* Work request *
Exactly as they appear, output all of the records. Skip any images.

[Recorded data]
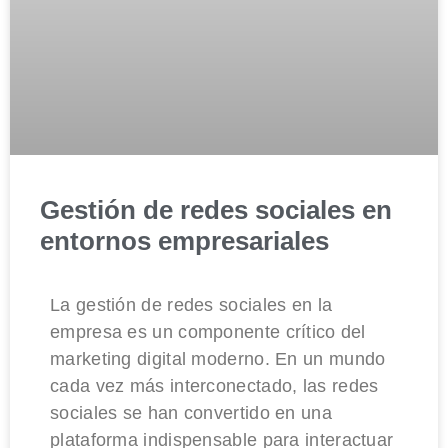
Gestión de redes sociales en
entornos empresariales
La gestión de redes sociales en la
empresa es un componente crítico del
marketing digital moderno. En un mundo
cada vez más interconectado, las redes
sociales se han convertido en una
plataforma indispensable para interactuar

* Task result *
Gestión de redes sociales en
entornos empresariales
La gestión de redes sociales en la
empresa es un componente crítico del
marketing digital moderno. En un mundo
cada vez más interconectado, las redes
sociales se han convertido en una
plataforma indispensable para interactuar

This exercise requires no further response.